Traduction intégrale de la catéchèse du pape François sur le sacrement du mariage

“Vous, les maris, vous comprenez cela? Aimer vos femmes comme le Christ aime l’Eglise!”, exhorte le pape François.

Le pape a en effet ajouté plusieurs commentaires spontanés au texte préparé de sa 13e catéchèse sur la famille, qui était aussi le deuxième volet de sa catéchèse sur « la beauté du mariage chrétien », ce mercredi matin, 6 mai, place Saint-Pierre.

Le pape souligne la « nouveauté évangélique » du sacrement du mariage  « qui rétablit la réciprocité originelle du dévouement et du respect ».

Commentant l’Epître de saint Paul aux Ephésiens, le pape François a évoqué « l’indissolubilité », en interrogeant aussi les pasteurs de l’Eglise : « Acceptons-nous jusqu’au bout, nous-mêmes, en tant que croyants et en tant que pasteurs, ce lien indissoluble de l’histoire du Christ et de l’Église avec l’histoire du mariage et de la famille humaine ? Sommes-nous disposés à assumer sérieusement cette responsabilité, c’est-à-dire que tout mariage va sur la voie de l’amour que le Christ a pour l’Église ? C’est grand, cela ! »

A.B.

Voici notre traduction intégrale de sa catéchèse prononcée en italien :

Catéchèse du pape François

Chers frères et sœurs, bonjour !

Dans notre cheminement de catéchèses sur la famille, nous touchons aujourd’hui directement la beauté du mariage chrétien. Ce n’est pas simplement une cérémonie qui se fait à l’église, avec les fleurs, la tenue, les photos… Le mariage chrétien est un sacrement qui se réalise dans l’Église et qui fait aussi l’Église, en initiant une nouvelle communauté familiale.

C’est ce que l’apôtre Paul résume dans sa célèbre expression : « Ce mystère est grand : je le dis en référence au Christ et à l’Église » (Ep 5,32).
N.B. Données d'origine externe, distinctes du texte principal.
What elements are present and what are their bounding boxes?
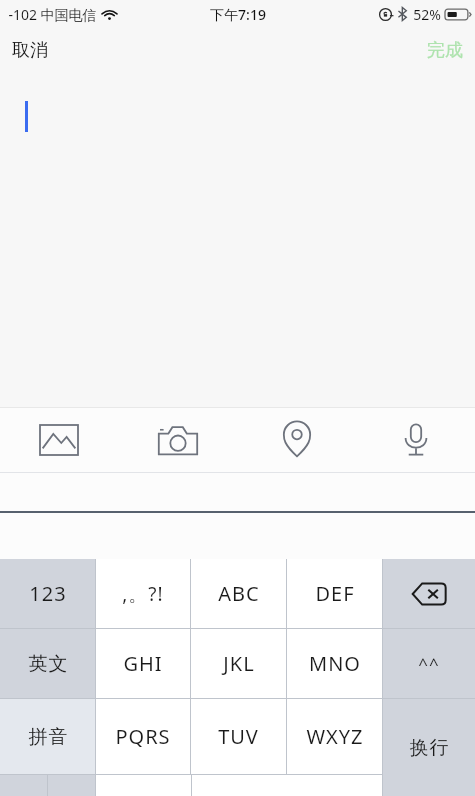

Inspiré par l’Esprit-Saint, Paul affirme que l’amour entre les époux est l’image de l’amour entre le Christ et l’Église. Une dignité impensable ! Mais en réalité, elle est inscrite dans le dessein créateur de Dieu, et avec la grâce du Christ, d’innombrables couples chrétiens l’ont réalisée malgré leurs limites et leurs péchés !

En parlant de la vie nouvelle dans le Christ, saint Paul dit que les chrétiens – tous – sont appelés à s’aimer comme le Christ les a aimés, c’est-à-dire « soumis les uns aux autres » (Ep 5,21), ce qui signifie au service les uns des autres. Et il introduit ici l’analogie entre le couple mari-femme et le couple Christ-Église. Il est clair qu’il s’agit d’une analogie imparfaite, mais nous devons en saisir le sens spirituel qui est très élevé et révolutionnaire, et en même temps simple, à la portée de tous les hommes et femmes qui se confient à la grâce de Dieu.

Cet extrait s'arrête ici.